Your goal |
Where does the string "pour" appear in the listing below? Copy every line where it does.

Listed entries |
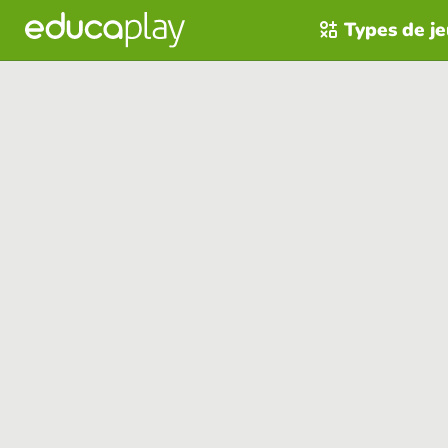
Types de j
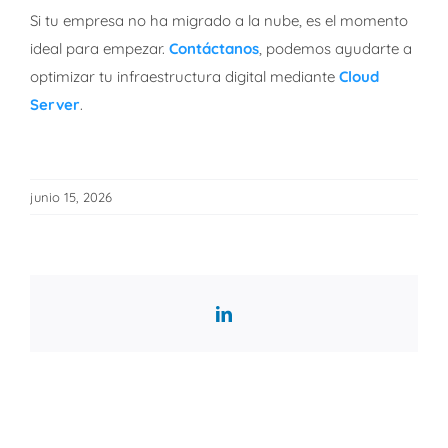
Si tu empresa no ha migrado a la nube, es el momento
ideal para empezar.
Contáctanos
, podemos ayudarte a
optimizar tu infraestructura digital mediante
Cloud
Server
.
junio 15, 2026
LinkedIn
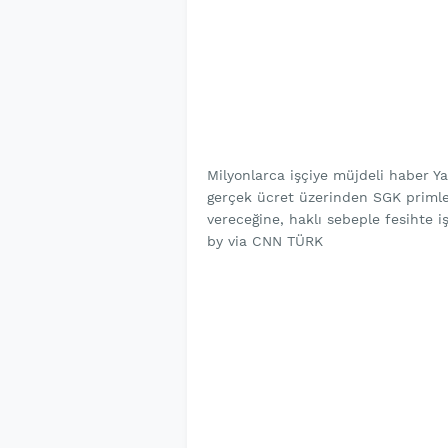
Milyonlarca işçiye müjdeli haber Y
gerçek ücret üzerinden SGK primler
vereceğine, haklı sebeple fesihte 
by via CNN TÜRK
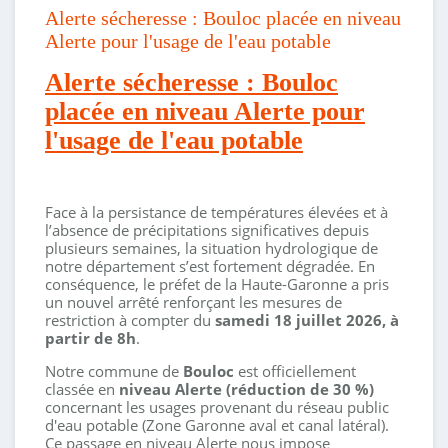
Alerte sécheresse : Bouloc placée en niveau
Alerte pour l'usage de l'eau potable
Alerte sécheresse : Bouloc
placée en niveau Alerte pour
l'usage de l'eau potable
Face à la persistance de températures élevées et à
l’absence de précipitations significatives depuis
plusieurs semaines, la situation hydrologique de
notre département s’est fortement dégradée
. En
conséquence, le préfet de la Haute-Garonne a pris
un nouvel arrêté renforçant les mesures de
restriction à compter du
samedi 18 juillet 2026, à
partir de 8h
.
Notre commune de
Bouloc
est officiellement
classée en
niveau Alerte (réduction de 30 %)
concernant les usages provenant du réseau public
d'eau potable (Zone Garonne aval et canal latéral)
.
Ce passage en niveau Alerte nous impose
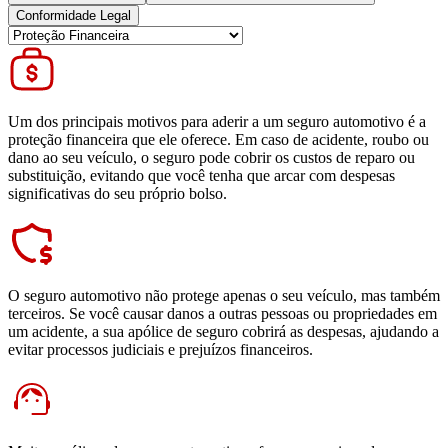
Conformidade Legal
Um dos principais motivos para aderir a um seguro automotivo é a
proteção financeira que ele oferece. Em caso de acidente, roubo ou
dano ao seu veículo, o seguro pode cobrir os custos de reparo ou
substituição, evitando que você tenha que arcar com despesas
significativas do seu próprio bolso.
O seguro automotivo não protege apenas o seu veículo, mas também
terceiros. Se você causar danos a outras pessoas ou propriedades em
um acidente, a sua apólice de seguro cobrirá as despesas, ajudando a
evitar processos judiciais e prejuízos financeiros.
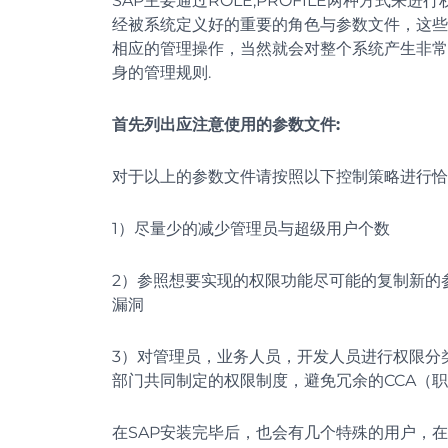
SAP主要通过ROLE,PROFILE两种方式
经被系统定义好的重要的角色与参数文件，这些
相应的管理操作，当然就会对整个系统产生非常
身的管理规则.
首先列出应注意使用的参数文件:
对于以上的参数文件请按照以下控制策略进行恰
1）尽量少的减少管理员与超级用户个数
2）参照想要实现的权限功能尽可能的复制新的
漏洞
3）对管理员，业务人员，开发人员进行权限分
部门共同制定的权限制度，避免冗余的CCA（职
在SAP安装完毕后，也会有几个特殊的用户，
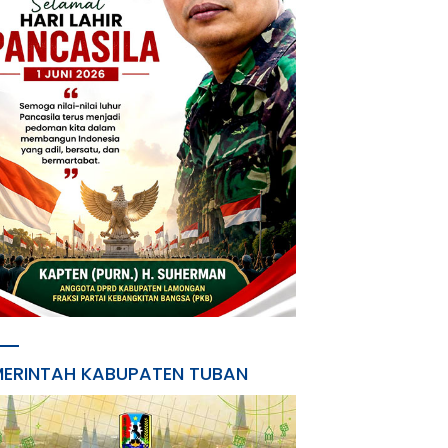
MERINTAH KABUPATEN TUBAN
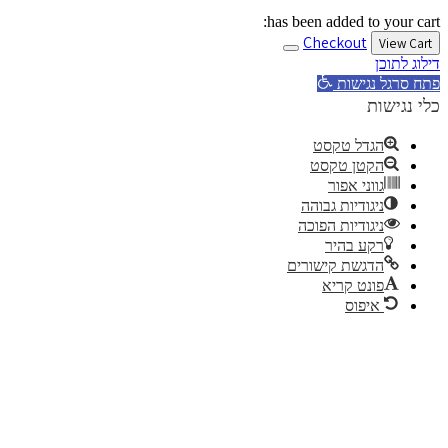
has been added to your cart:
Checkout
View Cart
דילוג לתוכן
פתח סרגל נגישות
כלי נגישות
הגדל טקסט
הקטן טקסט
גווני אפור
ניגודיות גבוהה
ניגודיות הפוכה
רקע בהיר
הדגשת קישורים
פונט קריא
איפוס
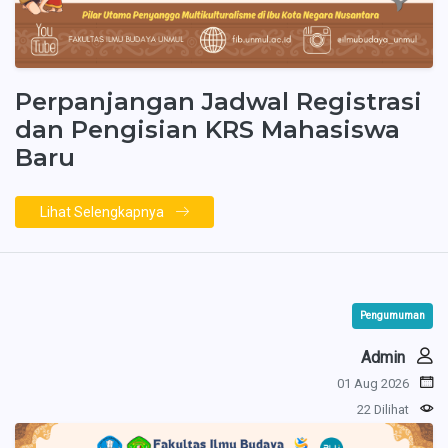
Perpanjangan Jadwal Registrasi
dan Pengisian KRS Mahasiswa
Baru
Lihat Selengkapnya
Pengumuman
Admin
01 Aug 2026
22 Dilihat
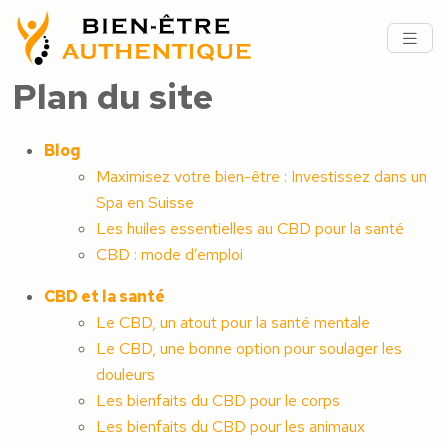
Plan du site
Blog
Maximisez votre bien-être : Investissez dans un
Spa en Suisse
Les huiles essentielles au CBD pour la santé
CBD : mode d’emploi
CBD et la santé
Le CBD, un atout pour la santé mentale
Le CBD, une bonne option pour soulager les
douleurs
Les bienfaits du CBD pour le corps
Les bienfaits du CBD pour les animaux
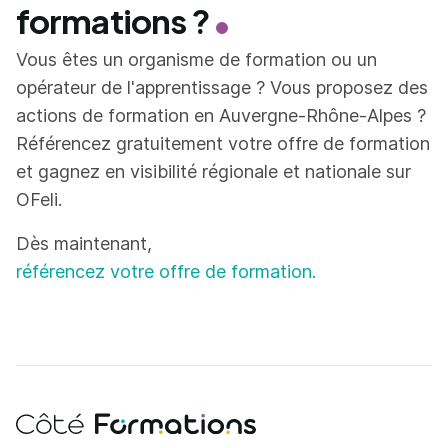
formations ?
Vous êtes un organisme de formation ou un
opérateur de l'apprentissage ? Vous proposez des
actions de formation en Auvergne-Rhône-Alpes ?
Référencez gratuitement votre offre de formation
et gagnez en visibilité régionale et nationale sur
OFeli.
Dès maintenant,
référencez votre offre de formation.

Response to this task |
Alerte pour l'usage de l'eau potable
placée en niveau Alerte pour
Les huiles essentielles au CBD pour la santé
Le CBD, un atout pour la santé mentale
Le CBD, une bonne option pour soulager les
Les bienfaits du CBD pour le corps
Les bienfaits du CBD pour les animaux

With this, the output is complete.